# These look so nice!!!!



## SMDave (Sep 10, 2007)

https://japantackle.com/Limited_edition.htm 

WOW


----------



## Jim (Sep 11, 2007)

I just sold my ITO last week for $630 :shock: 


Nice reel, but I wasnt going to use it.


----------



## Nickk (Sep 11, 2007)

Jim said:


> I just sold my ITO last week for $630 :shock:
> 
> 
> Nice reel, but I wasnt going to use it.



my god!

I really want a TD-ito103HL but 
a) can't find one
b) can't justify the expenditure



I'm sure if I found one I'd be able to justify the coin, so pimp!


----------



## Jim (Sep 11, 2007)

Nickk said:


> Jim said:
> 
> 
> > I just sold my ITO last week for $630 :shock:
> ...



Me too! Thats why i got the 103M. Sat in my safe brand new for 2.5 years. You can find them new if you really want, its all in the timing. :wink:


----------



## SMDave (Sep 11, 2007)

Oh man you sold it?! You shouldv'e gave it away for the next Monthly Giveaway :wink: lol.


----------



## Jim (Sep 11, 2007)

SMDave said:


> Oh man you sold it?! You shouldv'e gave it away for the next Monthly Giveaway :wink: lol.

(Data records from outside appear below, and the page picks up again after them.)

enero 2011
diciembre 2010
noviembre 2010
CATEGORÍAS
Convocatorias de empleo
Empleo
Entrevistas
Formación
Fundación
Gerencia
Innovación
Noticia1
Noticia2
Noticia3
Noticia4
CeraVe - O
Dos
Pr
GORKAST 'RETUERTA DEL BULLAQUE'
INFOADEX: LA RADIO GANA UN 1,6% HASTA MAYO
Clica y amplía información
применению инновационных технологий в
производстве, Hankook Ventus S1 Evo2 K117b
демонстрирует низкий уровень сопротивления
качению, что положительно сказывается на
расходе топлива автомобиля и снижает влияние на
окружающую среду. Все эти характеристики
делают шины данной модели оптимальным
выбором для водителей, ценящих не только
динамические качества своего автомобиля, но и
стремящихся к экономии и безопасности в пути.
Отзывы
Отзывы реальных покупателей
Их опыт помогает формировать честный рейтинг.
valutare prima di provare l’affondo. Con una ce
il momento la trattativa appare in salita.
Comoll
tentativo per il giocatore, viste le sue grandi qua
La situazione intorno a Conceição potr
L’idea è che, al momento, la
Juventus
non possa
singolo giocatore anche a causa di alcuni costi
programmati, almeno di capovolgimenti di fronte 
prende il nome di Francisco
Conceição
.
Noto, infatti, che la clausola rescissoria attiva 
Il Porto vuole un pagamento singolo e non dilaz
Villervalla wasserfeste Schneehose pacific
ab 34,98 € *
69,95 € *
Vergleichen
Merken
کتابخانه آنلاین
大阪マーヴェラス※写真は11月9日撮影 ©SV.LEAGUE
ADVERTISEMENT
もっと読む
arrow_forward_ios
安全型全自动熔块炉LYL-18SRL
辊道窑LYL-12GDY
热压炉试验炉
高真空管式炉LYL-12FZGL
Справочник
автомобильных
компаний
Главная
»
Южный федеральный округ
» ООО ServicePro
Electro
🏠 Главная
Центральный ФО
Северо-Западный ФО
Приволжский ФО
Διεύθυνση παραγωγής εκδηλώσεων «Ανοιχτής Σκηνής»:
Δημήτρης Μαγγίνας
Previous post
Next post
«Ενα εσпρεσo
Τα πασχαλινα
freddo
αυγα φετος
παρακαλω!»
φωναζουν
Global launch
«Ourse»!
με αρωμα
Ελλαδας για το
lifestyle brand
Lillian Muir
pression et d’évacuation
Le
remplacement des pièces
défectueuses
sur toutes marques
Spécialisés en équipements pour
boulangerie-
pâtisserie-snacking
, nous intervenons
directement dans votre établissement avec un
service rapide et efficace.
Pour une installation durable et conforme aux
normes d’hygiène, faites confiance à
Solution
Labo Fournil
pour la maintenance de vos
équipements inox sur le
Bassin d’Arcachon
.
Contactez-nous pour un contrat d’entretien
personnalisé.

If I had it like that....I would for sure  


Wait till the tourneys next year........ :twisted: not fancy like an ITO, but better than anything seen on any other forum. 

Winning retail price will be a prize worth $150 LOL! No more hints (nice way to start the first tourney) If I get over 100 members and at least 25 participation.


----------



## Nickk (Sep 11, 2007)

I need to remember my camera!

And will there be a North of the Mason Dixon line correction for weight since we're at a disadvantage? :lol:


----------



## dampeoples (Sep 11, 2007)

I think some of those reels on that page are sweet, some ugly as hell. What I don't like is paying a high price for fashion. Performance, yes, but fashion no, which, IMO, is what most of those reels offer for the price. I know some of them are upgraded, but not much, if any more than you can do yourself with aftermarket parts. Then again, I'm like that with everything, not just fishing reels


----------